Gunther et al. 43 | UK | Seven GPs and seven nurses | Interviews | ✓ | ✓ | ✓ | ✓ | ✓ | ||
Nolan et al. 26 | UK | 22 nurses | Interviews | ✓ | ✓ | ✓ | ✓ | ✓ | ||
Sonntag et al. 44 | DEU | 15 GPs | Interviews | ✓ | ✓. | ✓ | ||||
Phillips et al. 45 | UK | 18 nurses | Interviews | ✓ | ✓ | ✓ | ✓ | |||
Claridge et al. 46 | NZ | 12 GPs | Interviews | ✓ | ✓ | ✓ | ✓ | |||
Blackburn et al. 47 | UK | 17 GPs and 17 nurses | Interviews | ✓ | ✓ | ✓ | ✓ | |||
Kim et al. 48 | AUS | 12 GPs | Interviews | ✓ | ✓ | ✓ | ||||
Teixeira et al. 4 | PRT | 16 GPs | Interviews | ✓ | ✓ | ✓ | ||||
Ashman et al. 29 | AUS | 12 GPs | Interviews | ✓ | ✓ | ✓ | ||||
Antognoli et al. 27 | US | Nine GPs | Interviews with most knowledgeable GP trainers after survey | ✓ | ✓ | ✓ | ✓ | ✓ | ✓ | |
Asselin et al. 49 | CAN | 15 nurses | Interviews (participants from obesity trial) | ✓ | ||||||
Glenister et al. 50 | AUS | Seven GPs and seven patients | Interviews | ✓ | ✓ | ✓ | ✓ | ✓ | ✓ | |
Lee et al. 25 | SGP | 50 GPs | Interviews and focus groups | ✓ | ✓ | |||||
Total | 17 | 17 | 22 | 15 | 13 | 16 | 7 |
Abbreviation: GP, general practitioner.
3.3. Descriptive themes
3.3.1. The awkward nature of weight discussions
The interactional delicacy of the topics was a key theme addressed in 22 of 29 papers. It covered a number of subthemes described as follows.
Word choice
Clinicians reported word choice as a barrier, with concern particularly that their patients might be offended and rapport damaged if terms such as ‘overweight’ or ‘obesity’ were used. 25 , 27 , 36 , 44 , 45 , 47 , 48 , 50
This experience was similar across many different countries in both public and private settings: a UK GP reported that using these terms was not ‘very PC (politically correct)’ and could cause patients to get ‘very hurt’ 47 ; another Singapore GP in a private practice reported patients being offended by such terms. 25
It's a very sensitive subject you cannot tell the patient ‘Oh by the way, I think you are obese’ because you'll end up offending them, they'll never come to your clinic again [laughs]. GP, Singapore (who ran several private clinics) 25
Clinicians reported softening of terms and generally avoiding the term obesity because of its negative connotations. 51 Instead clinicians reported asking more general questions about whether the patient had ever tried to lose weight. The word choice at the start of the conversation when broaching the topic was deemed most difficult.

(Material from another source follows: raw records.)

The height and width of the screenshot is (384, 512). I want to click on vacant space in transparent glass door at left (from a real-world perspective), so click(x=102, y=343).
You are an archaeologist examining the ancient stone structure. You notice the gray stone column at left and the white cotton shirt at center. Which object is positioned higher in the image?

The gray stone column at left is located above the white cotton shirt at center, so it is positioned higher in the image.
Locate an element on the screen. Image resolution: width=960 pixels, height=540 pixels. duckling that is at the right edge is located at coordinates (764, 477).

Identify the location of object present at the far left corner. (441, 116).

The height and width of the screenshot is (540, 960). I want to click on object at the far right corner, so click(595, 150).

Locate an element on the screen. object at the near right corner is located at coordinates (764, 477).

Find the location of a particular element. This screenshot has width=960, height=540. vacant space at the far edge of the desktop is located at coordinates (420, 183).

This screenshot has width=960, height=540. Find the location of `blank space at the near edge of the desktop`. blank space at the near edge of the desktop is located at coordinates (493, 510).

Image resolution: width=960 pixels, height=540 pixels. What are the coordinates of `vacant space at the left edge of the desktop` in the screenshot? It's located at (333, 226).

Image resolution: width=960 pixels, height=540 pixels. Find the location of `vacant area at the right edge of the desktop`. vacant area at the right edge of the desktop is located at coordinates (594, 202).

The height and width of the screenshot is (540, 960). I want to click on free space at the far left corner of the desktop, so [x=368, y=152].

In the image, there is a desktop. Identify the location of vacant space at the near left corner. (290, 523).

I find it quite difficult because I do not want to offend someone, I do not wanna start off by putting them on sort of the back foot. Nurse UK 51
Difficulty making progress on a complex problem in time constraints
Weight and obesity were reported as too complex to deal with in a 10‐min appointment, 50 especially if a patient was presenting for another reason. 27 , 34 , 47 The complexity of the subject was attributed to the belief that obesity was related to many other aspects of a patient's life 46 , 50 and that behaviour change was a long‐term process requiring long‐term management. 42 The personal and societal roots of the issue made clinicians feel disempowered to properly address within the time constrains of their consultations. 46
Comparative difficulty of assessing obesity
Some GPs, nurses and GP trainees suggested that obesity was more difficult to discuss than smoking 39 because smoking was seen as a more accepted risk factor 47 and more straightforward to assess 28 and treat. 39 There was a perception that smoking was a clear choice in behaviour whereas obesity was a consequence of a long‐term aggregation of several behaviours.

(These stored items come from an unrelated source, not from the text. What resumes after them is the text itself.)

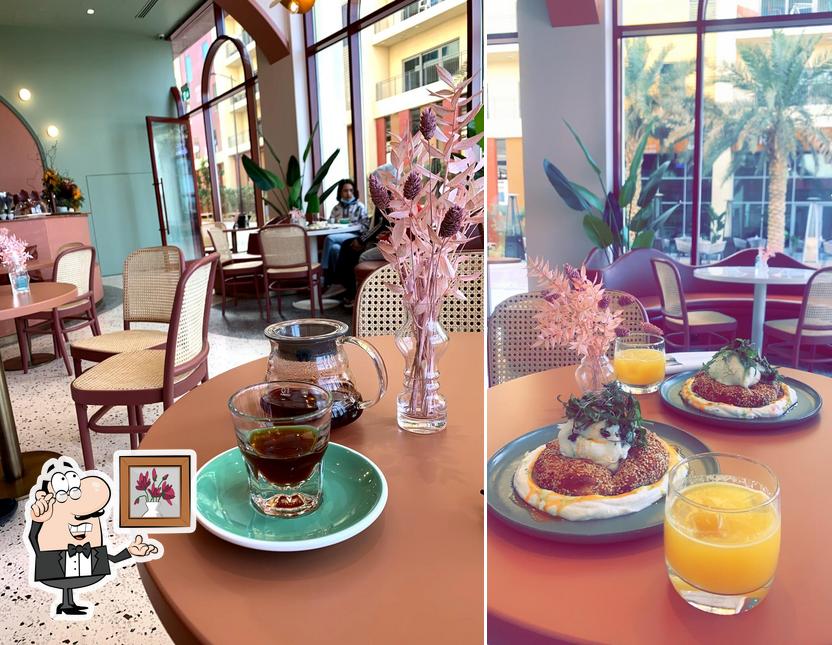 You are a GUI agent. You are given a task and a screenshot of the screen. Output one action in this format:
    pyautogui.click(x=<x>, y=<y>)
    Task: Click on the tile floor
    The width and height of the screenshot is (832, 645).
    Given the screenshot: What is the action you would take?
    pyautogui.click(x=46, y=415), pyautogui.click(x=226, y=344), pyautogui.click(x=22, y=620) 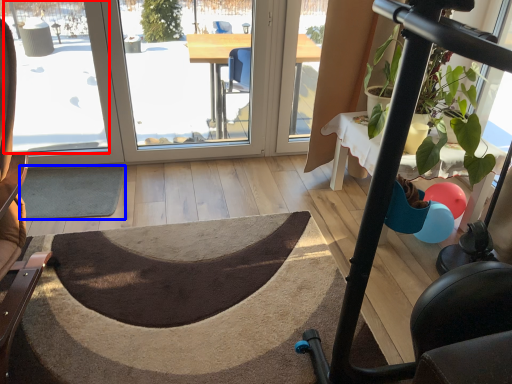 Question: Which point is closer to the camera, window screen (highlighted by a red box) or doormat (highlighted by a blue box)?

Choices:
 (A) window screen
 (B) doormat

Answer: (A) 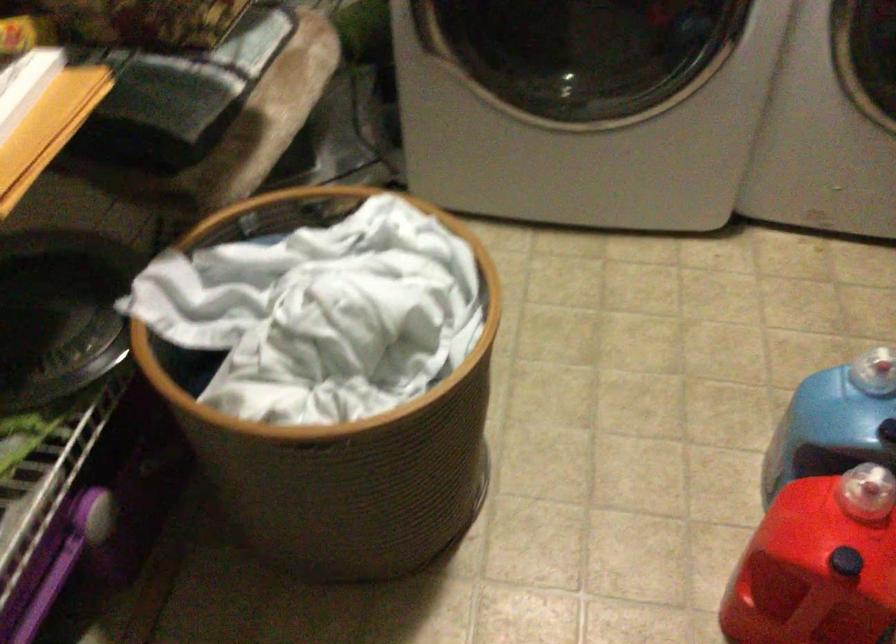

Smoking is more a choice while becoming overweight just happens. GP, New Zealand 46
These behaviours (such as diet and physical activity) were often inferred by appearance, only being assessed if the patient was visibly overweight. 28
Reported mechanisms used to broach the awkward topic
A long‐term trusting relationship between the patient and clinician 30 , 39 , 40 , 41 , 45 , 50 eased discussion. Clinicians also found that objective ‘medicalised’ body mass index (BMI) measurements, or reading guidance from the computer, helped them feel more comfortable. 25 , 30 , 33 , 37 , 40 , 46 , 51
I actually, sort of, put it sideways and say, ‘Well the computer's saying that, in fact, you are overweight or obese’ Nurse, UK 51
Clinicians described linking discussions of weight to relevant medical concerns. 25 , 30 , 33 , 37 , 40 , 46 , 51 The topic was also seen as less interactionally difficult when they positioned the issue as more ‘doctorable’ (e.g., if there was severe obesity 28 , 33 and bariatric surgery 48 was a treatment option.

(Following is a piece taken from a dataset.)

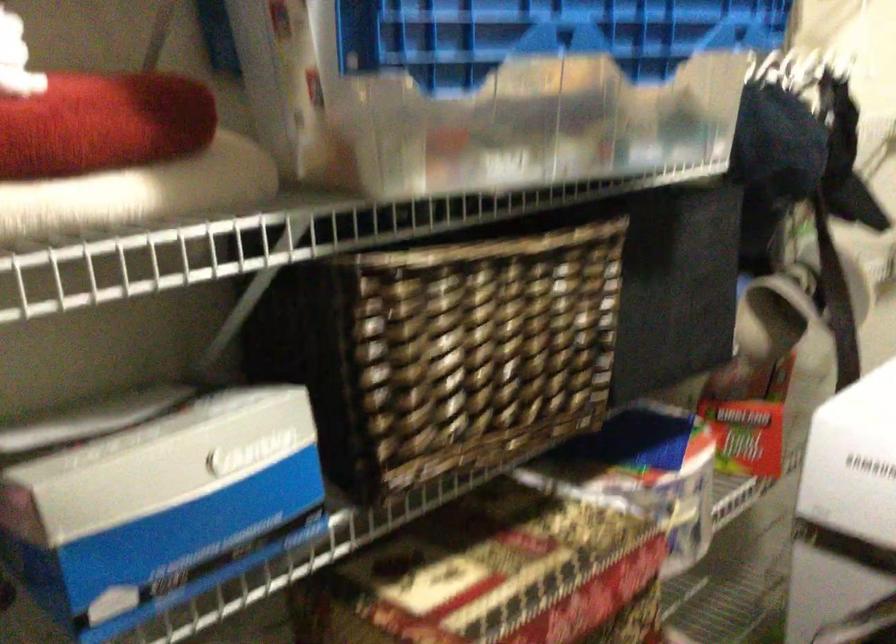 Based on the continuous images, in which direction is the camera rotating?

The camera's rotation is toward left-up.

For those seriously overweight … who are either encountering medical problems, or at a high risk of medical problems, and actually probably what we should be taking is a more medical medicalised approach. UK, GP 33
Some GPs and nurses said they felt more comfortable reframing weight loss discussions as recommendations about maintaining health. 30 , 51 GPs and nurses also speculated that if they were ‘forced’ to intervene by some mechanism, they would be more likely to discuss weight. 28
3.3.2. Lack of confidence in treatments and patients' ability to follow treatments, and lack of knowledge and skills
Three themes widely developed across studies: a lack of confidence in the treatments (reported in 17 studies), clinicians' lack of knowledge and skills to support weight loss (cited in 15 studies) and lack of confidence in patients' abilities to make changes and sustain weight loss (cited in 17 studies).
Lack of confidence in treatment
Clinicians' lack of confidence in treatment was a key theme addressed in 17 of 29 papers. It covered a number of subthemes described as follows.
Lack of previous success
Past experience of treatments' lack of success often made clinicians doubtful about offering them,
I just have not seen it be very successful with very many people. … I mean the reality is [that] you know from everywhere you look weight loss does not work very well for most people. GP, USA 37
Clinicians also worried about recommending a treatment they had little faith in because this could damage their credibility with the patient. 33
Lack of confidence in skills
Lack of specialist skills to talk about what was believed to be a very complex topic gave physicians reservations about broaching the subject,
I do not feel confident to really get into the nitty gritty of… patients' questions about this diet, this food and that food, and I think, oh, I'll leave that to somebody else to do. GP Australia 29
The lack of confidence in skills was in some instances blamed on lack of a standardised approach to raising the issue. 47 Despite this, some clinicians attempted interventions drawing from personal experience and media sources. 47
Lack of confidence in patients' ability to make changes
Clinicians doubted that patients had the ability to make changes with some suggesting that the prevalence of obesity in society was proof that individuals' weight loss strategies did not work. 37 They expressed these thoughts sometimes in pejorative terms.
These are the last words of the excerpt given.